Figure 1.

Mdm2 as a target of miR-605 for post-transcriptional repression. (A) Role of miR-605 in repressing Mdm2, determined by luciferase activity assays with the pMIR-REPORT luciferase miRNA expression reporter vector carrying the 3′UTR of miR-605 target gene Mdm2 in A549 (left) and MCF-7 (right) cells. AMO-605 and AMO-34a: antisense nucleotides to miR-605 and miR-34a (used as a control), respectively; M+A: co-transfection of miR-605 and AMO-605; NC: negative control with scrambled miRNAs. Control cells were mock treated with lipofectamine 2000 (Ctl/Lipo). ^*P<0.05 versus Ctl/Lipo; ^φP<0.05 versus miR-605 alone; n=6 for each group. (B) Western blot analysis revealing repression of Mdm2 protein by miR-605 in A549 cells (left) and in MCF-7 cells (right). M-/A-605: co-transfection of miR-605 and AMO-605; A-605: AMO-605; A-34a: AMO-34a; M-605: miR-605; NC: negative control with scrambled miRNAs; Mdm2 AP: antigenic peptide; siRNA: small interference RNA to Mdm2. ^*P<0.05 versus Ctl/Lipo; ^φP<0.05 versus miR-605 alone; n=4 for each group. (C) Effect of miR-605 on Mdm2 mRNA level in A549 (upper) and MCF-7 (lower).

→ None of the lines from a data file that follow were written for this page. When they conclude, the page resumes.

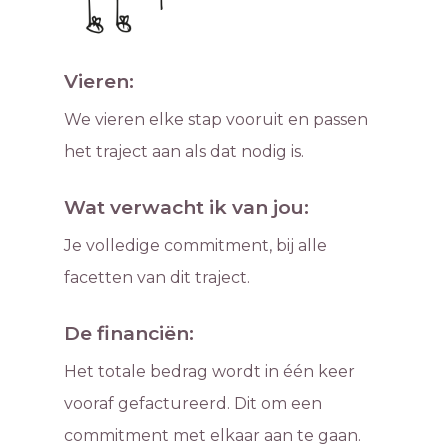
Vieren:
We vieren elke stap vooruit en passen
het traject aan als dat nodig is.
Wat verwacht ik van jou:
Je volledige commitment, bij alle
facetten van dit traject.
De financiën:
Het totale bedrag wordt in één keer
vooraf gefactureerd. Dit om een
commitment met elkaar aan te gaan.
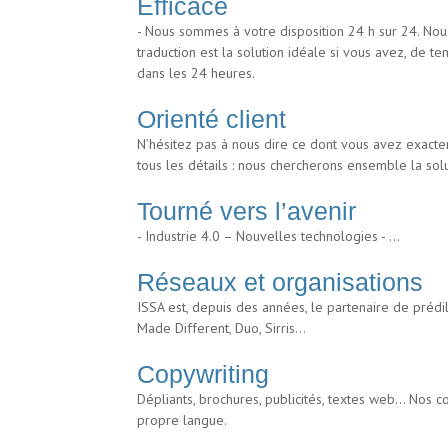
Efficace
- Nous sommes à votre disposition 24 h sur 24. Nou
traduction est la solution idéale si vous avez, de t
dans les 24 heures.
Orienté client
N’hésitez pas à nous dire ce dont vous avez exact
tous les détails : nous chercherons ensemble la solu
Tourné vers l’avenir
- Industrie 4.0 – Nouvelles technologies - …
Réseaux et organisations
ISSA est, depuis des années, le partenaire de prédi
Made Different, Duo, Sirris…
Copywriting
Dépliants, brochures, publicités, textes web... Nos 
propre langue.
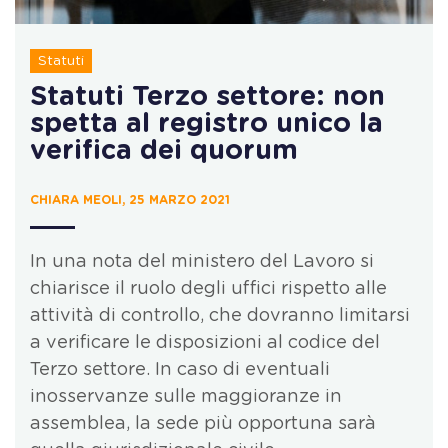
Statuti
Statuti Terzo settore: non
spetta al registro unico la
verifica dei quorum
CHIARA MEOLI, 25 MARZO 2021
In una nota del ministero del Lavoro si
chiarisce il ruolo degli uffici rispetto alle
attività di controllo, che dovranno limitarsi
a verificare le disposizioni al codice del
Terzo settore. In caso di eventuali
inosservanze sulle maggioranze in
assemblea, la sede più opportuna sarà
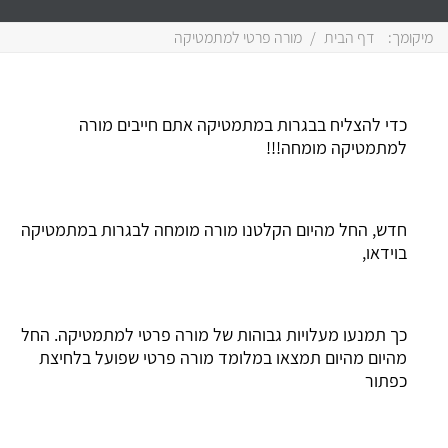
מיקומך:
דף הבית
/
מורה פרטי למתמטיקה
כדי להצליח בבגרות במתמטיקה אתם חייבים מורה
למתמטיקה מומחה!!!
חדש, החל מהיום הקלטנו מורה מומחה לבגרות במתמטיקה
בוידאו,
כך תמנעו מעלויות גבוהות של מורה פרטי למתמטיקה. החל
מהיום מהיום תמצאו במלומד מורה פרטי שפועל בלחיצת
כפתור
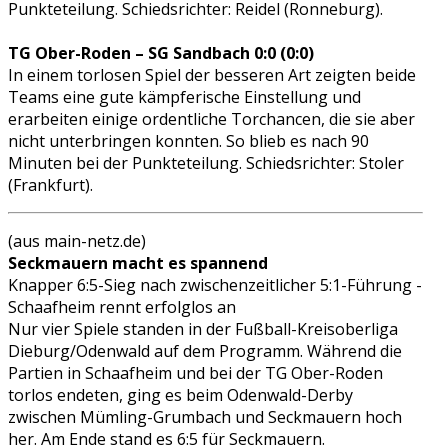
Punkteteilung. Schiedsrichter: Reidel (Ronneburg).
TG Ober-Roden – SG Sandbach 0:0 (0:0)
In einem torlosen Spiel der besseren Art zeigten beide
Teams eine gute kämpferische Einstellung und
erarbeiten einige ordentliche Torchancen, die sie aber
nicht unterbringen konnten. So blieb es nach 90
Minuten bei der Punkteteilung. Schiedsrichter: Stoler
(Frankfurt).
(aus main-netz.de)
Seckmauern macht es spannend
Knapper 6:5-Sieg nach zwischenzeitlicher 5:1-Führung -
Schaafheim rennt erfolglos an
Nur vier Spiele standen in der Fußball-Kreisoberliga
Dieburg/Odenwald auf dem Programm. Während die
Partien in Schaafheim und bei der TG Ober-Roden
torlos endeten, ging es beim Odenwald-Derby
zwischen Mümling-Grumbach und Seckmauern hoch
her. Am Ende stand es 6:5 für Seckmauern.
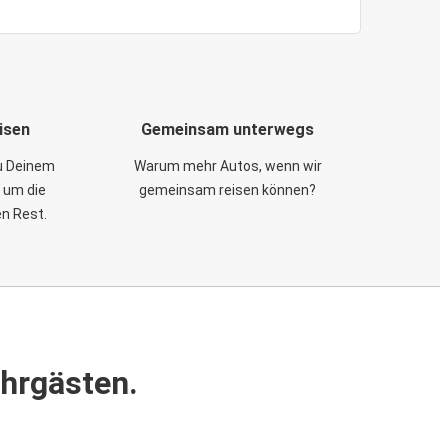
isen
Gemeinsam unterwegs
zu Deinem
Warum mehr Autos, wenn wir
 um die
gemeinsam reisen können?
en Rest.
ahrgästen.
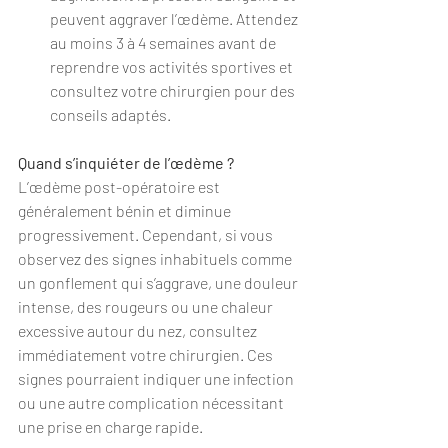
peuvent aggraver l’œdème. Attendez 
au moins 3 à 4 semaines avant de 
reprendre vos activités sportives et 
consultez votre chirurgien pour des 
conseils adaptés.
Quand s’inquiéter de l’œdème ?
L’œdème post-opératoire est 
généralement bénin et diminue 
progressivement. Cependant, si vous 
observez des signes inhabituels comme 
un gonflement qui s’aggrave, une douleur 
intense, des rougeurs ou une chaleur 
excessive autour du nez, consultez 
immédiatement votre chirurgien. Ces 
signes pourraient indiquer une infection 
ou une autre complication nécessitant 
une prise en charge rapide.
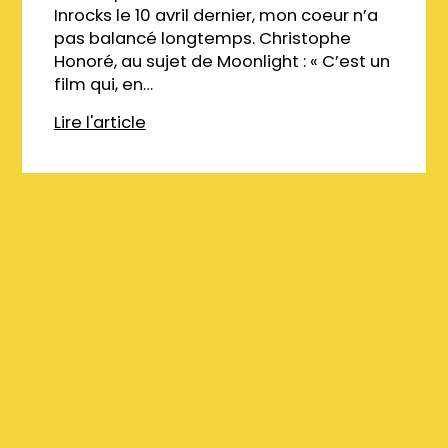
Inrocks le 10 avril dernier, mon coeur n’a
pas balancé longtemps. Christophe
Honoré, au sujet de Moonlight : « C’est un
film qui, en…
Lire l'article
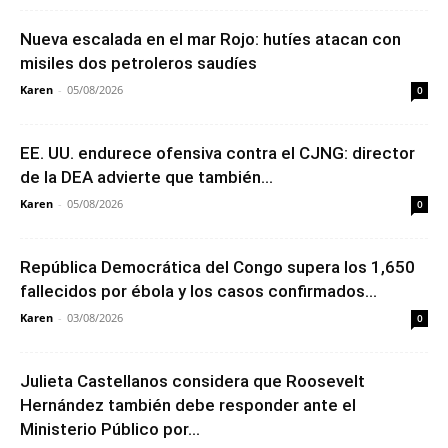
Nueva escalada en el mar Rojo: hutíes atacan con
misiles dos petroleros saudíes
Karen
-
05/08/2026
0
EE. UU. endurece ofensiva contra el CJNG: director
de la DEA advierte que también...
Karen
-
05/08/2026
0
República Democrática del Congo supera los 1,650
fallecidos por ébola y los casos confirmados...
Karen
-
03/08/2026
0
Julieta Castellanos considera que Roosevelt
Hernández también debe responder ante el
Ministerio Público por...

M+A: co-transfection of miR-605 and AMO-605; NC: negative control with scrambled miRNAs. ^*P<0.05 versus Ctl/Lipo; ^φP<0.05 versus miR-605 alone; n=4 for each group. (D) Comparison of the effects of miR-605 on luciferase activities in A549 cells generated by the pMIR-REPORT vectors each carrying a wild-type or mutated fragment of Mdm2 3′UTR that spans a single predicted binding site for miR-605. Note the differential strengths of inhibition luciferase activities by miR-605 among the different fragments and the abolishment or abrogation of the effects with the mutant fragments. S3493 indicates the fragment spanning the predicted binding sites starting at location of 3493 of Mdm2 mRNA (Supplementary Figure S1); the same meaning applies to other three labels. ^*P<0.05 versus Ctl/Lipo; ^φP<0.05 wild-type versus mutant; n=3 for each group.